Tuesday, November 17, 2015

Movie review - "Riffraff" (1947) ***

It's wonderful when you watch an old B movie and you can feel the director really try - that's clearly what Ted Tetzlaff was doing on this RKO number, which is made with a lot of care. There's a fantastic opening sequence, starting with a lizard growling and crossing to a rain drenched airport at night (I saw this as a kid and it's always stayed with me) and kicking on into a silent 5 minute or so sequence on a plane.

The plane lands in Panama and the action gets more conventional with Pat O'Brien too old and not particularly charismatic to play a man about town, but he tries, as does everyone in the cast.
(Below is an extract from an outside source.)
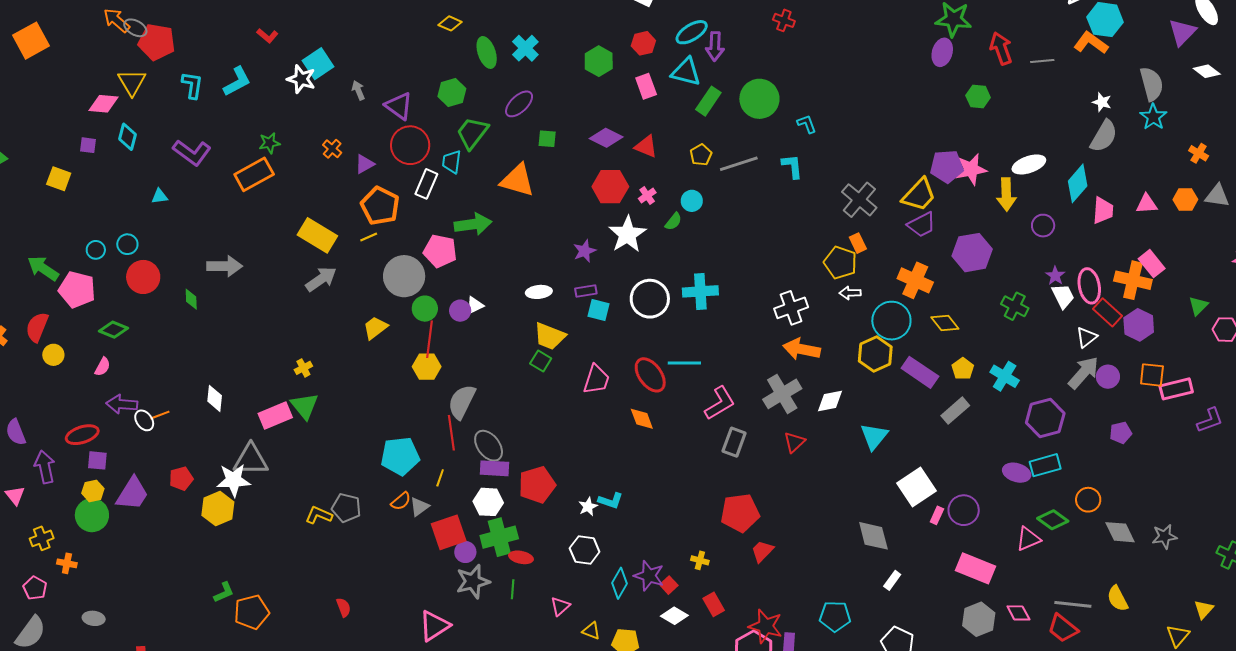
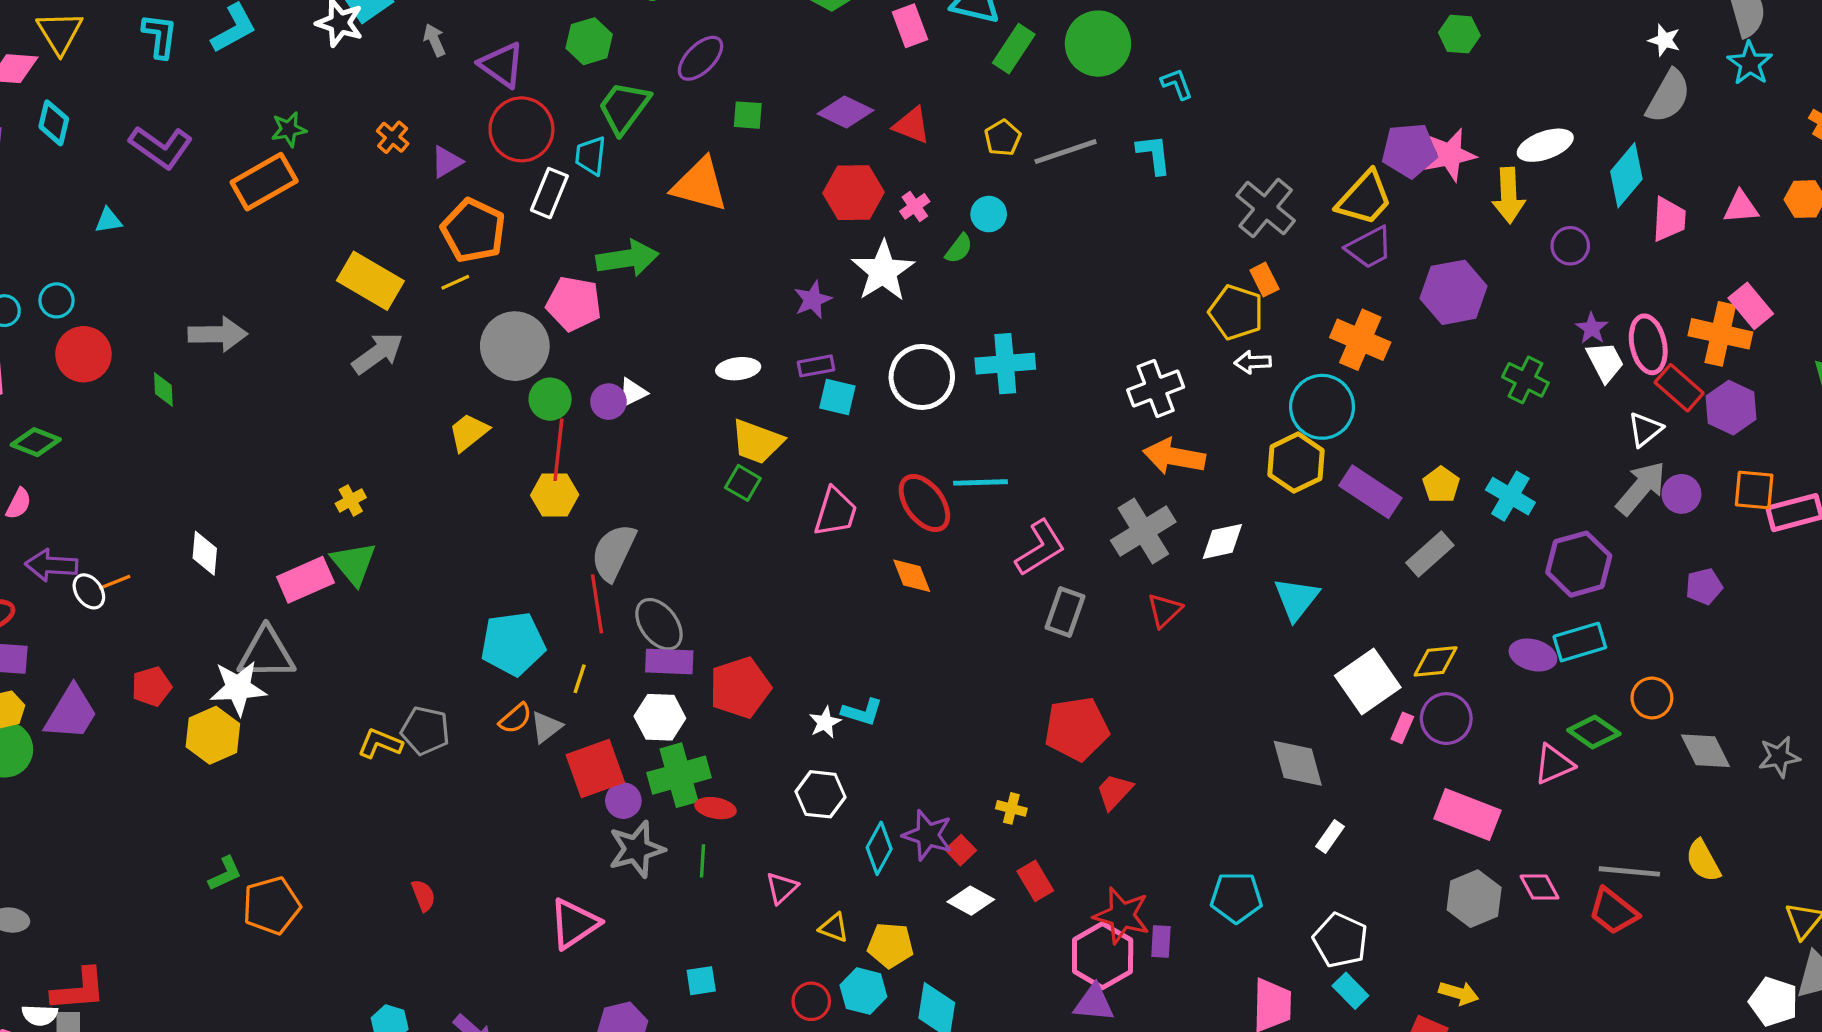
yellow diamond: (945, 323) -> (1436, 661), moved, turned -56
The leads are B players - O'Brien, Anne Jeffrey - but the support is solid: Walter Slezak, Jerome Cowan.

It's based on an original screenplay by Martin Rackin, but isn't that original being a compendium of a whole lot of Humphrey Bogart/Alan Ladd films set in a Hollywood backlot version of a big city in a third world country, with Panama hats, lounges, lounge singers (Anne Jeffreys doing an Ann Sheridan impression), bars, venetian blinds, comic dogs and off siders, no one looking too foreign, lots of smoking, wacky sidekicks (Percy Kilbridge seemingly channeling Walter Brennan from To Have and Have Not).

Story wise its big flaw is that O'Brien is passive a lot of the time, being ignorant of the fact that the Macguffin - a map - is on his wall. This is frustrating and caused me to lose a little interest by the end. But it has charm, loving photography and design, and is well directed; and I have a soft spot for late 40s RKO film noirs.